Les glaneurs et la glaneuse
France,
2000, 82 min
Shown in 2001
CREDITS
OTHER
Now in her 70s, Agnès Varda is still exploring the medium in this fresh documentary about gleaners, or scavengers, who find and make use of what the rest of us have thrown away. Inspired by Millet’s famous painting, "The Gleaners," Varda takes her minicam into the French countryside in search of modern-day equivalents of the peasant women depicted in the painting who scoured the fields after harvest, picking up what the harvesters failed to gather. Varda’s search takes her to some obvious destinations—potato fields in Beauce, vineyards in Provence—but also on some accidental detours that the immediacy of DV so easily permits, as when she encounters an eccentric who proudly acknowledges that he has nourished himself solely from garbage over the past ten years, or the well-educated ascetic who cites the nutritional value of various vegetables as he picks them off the ground after a farmer’s market in Paris.
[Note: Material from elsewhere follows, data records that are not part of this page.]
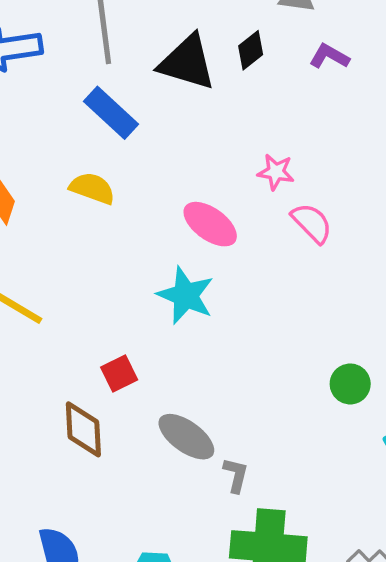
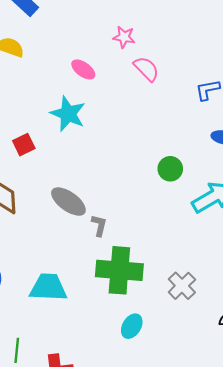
pink ellipse: (210, 224) -> (83, 69), size x0.7
red square: (119, 374) -> (24, 145), moved

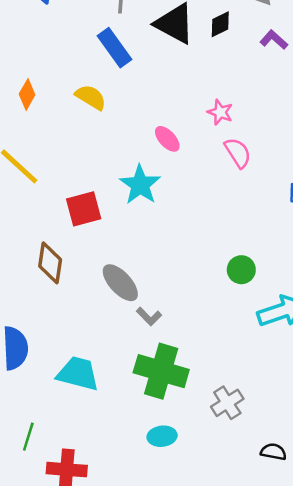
red square: (24, 145) -> (84, 209), size x1.4
gray L-shape: (99, 225) -> (149, 316), turned 110
cyan ellipse: (132, 326) -> (162, 436), turned 40

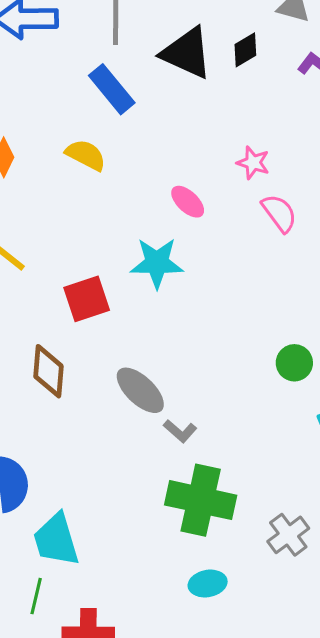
cyan star: (140, 185) -> (157, 263), turned -30
cyan trapezoid: (78, 374) -> (56, 540), moved, turned -117

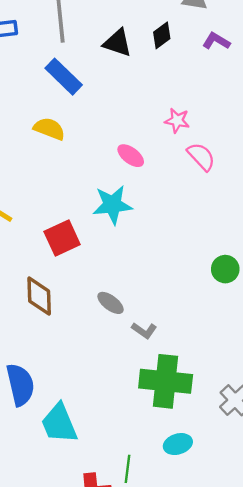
black triangle: (187, 53) -> (117, 43), size x0.7
gray ellipse: (140, 390) -> (111, 303), size x0.7
green line: (36, 596) -> (128, 469), moved

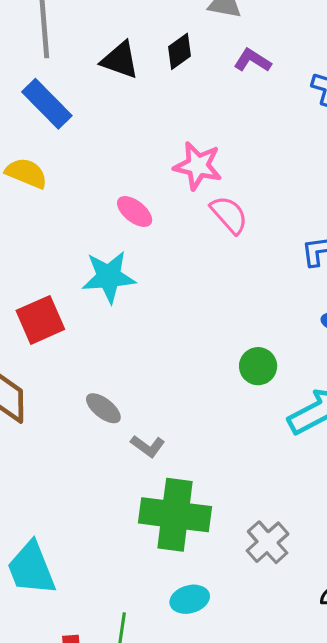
pink star: (177, 121) -> (198, 166), size x1.4

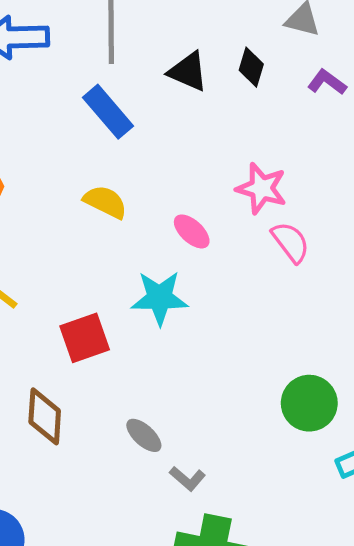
black diamond: (180, 51) -> (251, 67), turned -42
yellow semicircle: (26, 173) -> (105, 202), moved
green circle: (258, 366) -> (309, 403), size x1.4

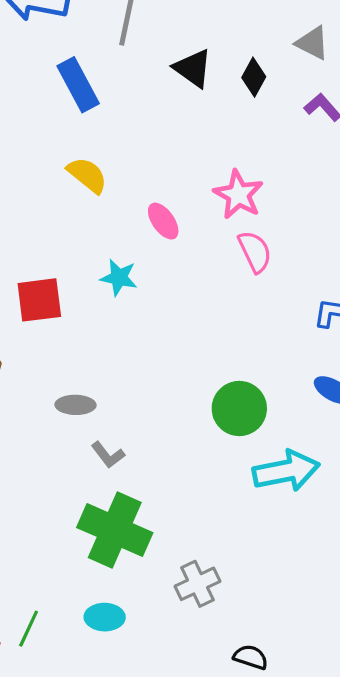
blue rectangle: (108, 112) -> (78, 85), moved
cyan star: (160, 298) -> (119, 278), size x0.7
gray ellipse: (144, 435) -> (75, 405), turned -54

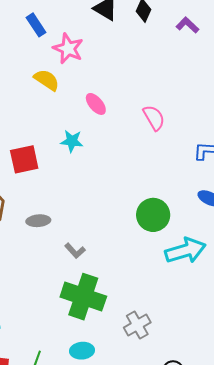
blue rectangle: (78, 85) -> (36, 25), size x0.7
pink star: (238, 195) -> (68, 49), moved
gray ellipse: (75, 405) -> (38, 221), moved

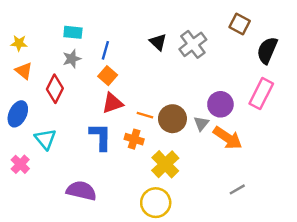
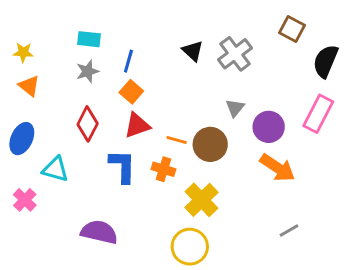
red diamond: (55, 89) -> (88, 124), moved
gray triangle: (201, 123) -> (235, 108), moved
cyan triangle: (45, 139) -> (55, 169), turned -35

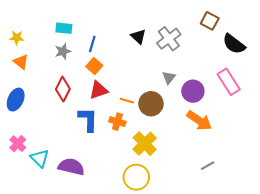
black semicircle: (326, 61) -> (234, 44), turned -75
pink rectangle: (318, 114) -> (229, 82), turned -60
cyan triangle: (55, 169) -> (40, 158), moved, turned 30

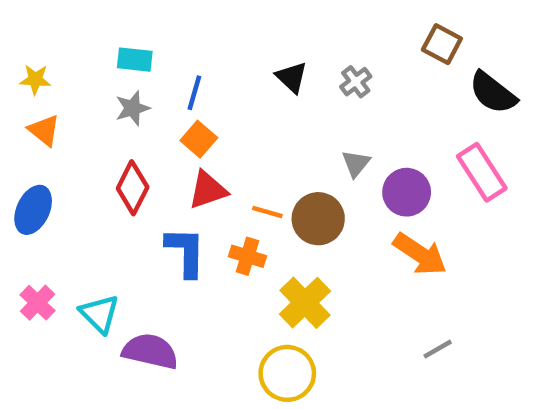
gray cross: (169, 39) -> (356, 82), size x0.6
cyan triangle: (40, 158) -> (99, 314), moved

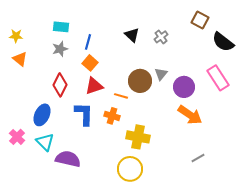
blue ellipse: (33, 210) -> (42, 115), moved
brown circle: (318, 219) -> (140, 81), moved
yellow cross: (305, 303) -> (138, 137), turned -35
Varda’s presence is always purposefully evident: She acknowledges herself in the film’s title as another gleaner, and her voiceover commentary includes ruminations on her role as a gleaner of images, while her camera lingers on objects that fascinate her—the wrinkled skin of her aging hand, the trucks that pass on the highway, the collection of heart-shaped potatoes from her trip to Beauce, now rotting and growing eyes.